Dass die WHO gerade jetzt mehr Transparenz fordert, ist kein Zufall. Vor wenigen Wochen wurde bekannt, dass es Proben vom Huanan Tiermarkt in Wuhan gibt, die klar zeigen, dass dort vor drei Jahren nicht nur viel Coronavirus vorhanden war, sondern auch Tiere in Käfigen gehalten oder als Fleisch verkauft wurden, die sich mit dem Virus infizieren und es weitergeben können. Zum Beispiel Marderhunde.
Der Huanan Markt mitten in der Millionenmetropole Wuhan lag im Zentrum des ersten Coronaausbruchs: «Die Fälle, die bekannt sind, lagern sich alle um diesen Markt», sagt der Berner Virologe Volker Thiel. Seit Beginn der Pandemie forscht er am und mit dem Coronavirus.
Zufälliger Datenfund, grosser Erkenntnisgewinn
Nun sind sogenannte Umweltproben aufgetaucht.
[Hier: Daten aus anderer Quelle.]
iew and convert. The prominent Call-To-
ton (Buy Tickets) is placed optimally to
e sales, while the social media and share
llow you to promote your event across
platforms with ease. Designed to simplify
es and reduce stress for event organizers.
Die genetischen Daten, die man aus diesen Proben auslesen kann, waren für kurze Zeit online auf dem Forschungsserver GISAID verfügbar, hochgeladen von chinesischen Forschenden des dortigen Seucheninstituts CCDC. Auf dem Server hat sie die französische Forscherin Florence Débarre eher zufällig entdeckt, und dann mit Kolleginnen und Kollegen ausgewertet.
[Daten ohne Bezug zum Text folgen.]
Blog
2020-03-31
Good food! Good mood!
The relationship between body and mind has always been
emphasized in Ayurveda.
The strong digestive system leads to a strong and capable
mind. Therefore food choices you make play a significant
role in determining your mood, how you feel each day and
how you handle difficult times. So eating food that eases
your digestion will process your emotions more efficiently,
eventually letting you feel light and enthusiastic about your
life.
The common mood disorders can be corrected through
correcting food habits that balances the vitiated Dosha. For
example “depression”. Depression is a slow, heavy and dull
Es würde mich wundern, wenn China nicht selbst wissen will, woher die Infektionen kommen.
Es sind Proben, die vor drei Jahren, direkt nach Ausbruch der Pandemie, im Huanan Markt genommen wurden: Abstriche von Wänden, Käfigen, in Abflüssen, sogenannte Umweltproben. Nun ist klar: China hatte diese aufschlussreichen Daten die ganze Zeit und sie der Welt vorenthalten.
Die WHO reagiert nun in der Fachzeitschrift «Science» ungewöhnlich deutlich, fordert mehr Transparenz, und verurteilt den Mangel daran. «Ich kann mir vorstellen, dass sich die WHO an der Nase herumgeführt fühlt», sagt Thiel. Und weiter: «Es würde mich wundern, wenn China nicht selbst wissen will, woher die Infektionen kommen.»
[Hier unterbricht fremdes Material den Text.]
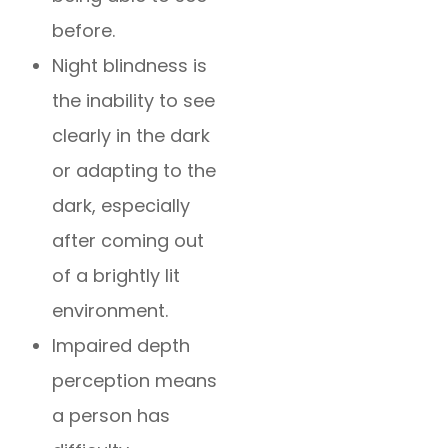
before.
Night blindness is
the inability to see
clearly in the dark
or adapting to the
dark, especially
after coming out
of a brightly lit
environment.
Impaired depth
perception means
a person has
Man weiss noch immer nicht alles
China ist ein modernes Forschungsland und hat die technischen Möglichkeiten und das Wissen, um mit den richtigen Methoden an der richtigen Stelle nach Informationen zu suchen. Wo sich zu suchen lohnt, ist aus Sicht der Virologie fast schon selbstverständlich. Thiel sagt: «Ich kann es nicht sicher wissen, aber ich denke, man hat neben diesen noch weitere Proben genommen, von denen wir noch nichts wissen.»
An lebenden Tieren auf dem Markt etwa, auf Farmen im Umland der Stadt. Thiel: «Und wenn die Vermutung besteht, dass das Virus auf gewissen Farmen war: Wie ist es dann dorthin gekommen?» Verbindungen zu den wild lebenden Tieren müssten aufgeklärt werden, so Thiel weiter.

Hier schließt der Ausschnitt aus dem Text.